You can start with a handheld ham radio, which you can buy for $25 to $100. You can program it and then you can talk to local networks using ultra-high frequency (UHF) and very high frequency (VHF).

  • Listen, learn and then speak. Watch other hams make contacts to familiarize yourself with the process and the protocol that they use for joining the network a few times. Don't be afraid to make your first contact. The more contacts you make, the more comfortable you will feel.
  • Don't be intimidated. There are networks that encourage people to join, practice making contacts, giving signal reports and talking to other operators.
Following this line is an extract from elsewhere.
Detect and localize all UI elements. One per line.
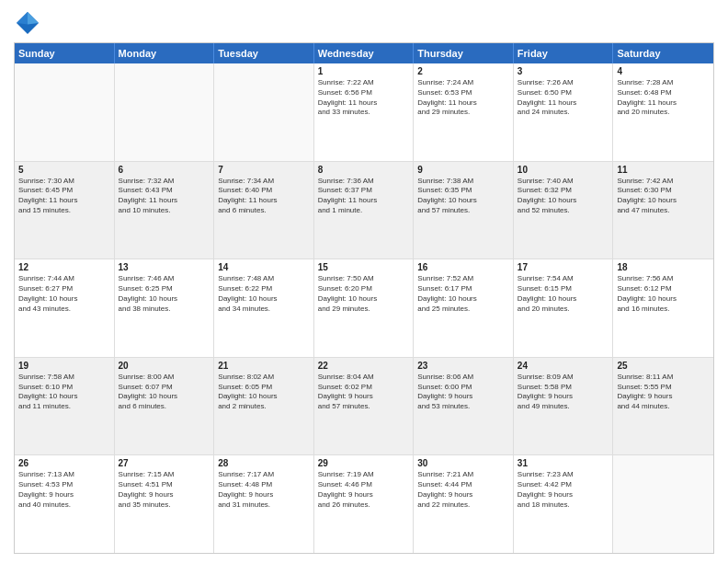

Most of all, they're generally very welcoming to new hams and experienced hams alike. 
  • Get on air because it is a good way to know a frequency and a time frame when other hammers are going to be operating.
  • You need practice, practice, practice.

Follow the rules

There are laws, rules and regulations that you need to abide to as a ham radio operator. Hammers learn about these rules as they get their FCC licenses. (Related: California to ban use of all ham radio repeaters unless operators pay the state massive fees.)  

  • Act in accordance with the laws, rules and regulations that you learned about when you processed and got your FCC license.
  • Pay attention to amateur radio band plans that are in alignment with the rules or best practices for how and where hammers operate. 
  • Learn the ham lingo, bring it into your vocabulary and use it appropriately.

Where to buy ham radio equipment

David Andrew Brown, who authored a book about ham radio, recommends going on Amazon or eBay for new gear as a ham operator since those are major suppliers of transceivers and accessories that can fulfil a ham operator newbie needs. 

The ham radio can be challenging so be patient if you're very much into becoming a hammer. You're going to have a lot of fun but expect challenges and setbacks that you need to overcome. If you’re not having fun because you're frustrated with the equipment you bought, with the antenna, the band conditions or whatever – take a break and turn your radio off. Walk away and do something else for a little while. If you want to have fun, hang out with hams in your neighborhood who are having fun as amateur radio operators.